■ **Stored data entries**:
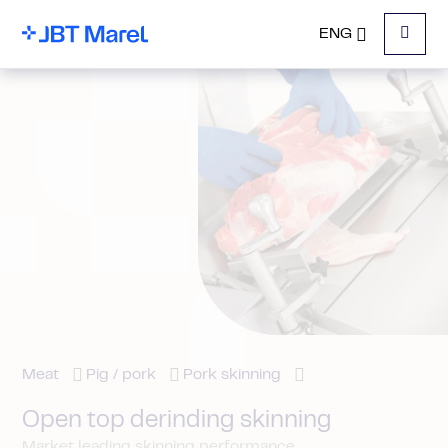
ENG
Menu
Meat
Pig / pork
Pork skinning
Open top derinding skinning
Market leading skinning performance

■ **What to work on**: Find the line that contains "Pork skinning". Restate it and all lines after it exactly, ending with the final line of the data.

■ **Reply to the exercise**:
Pork skinning
Open top derinding skinning
Market leading skinning performance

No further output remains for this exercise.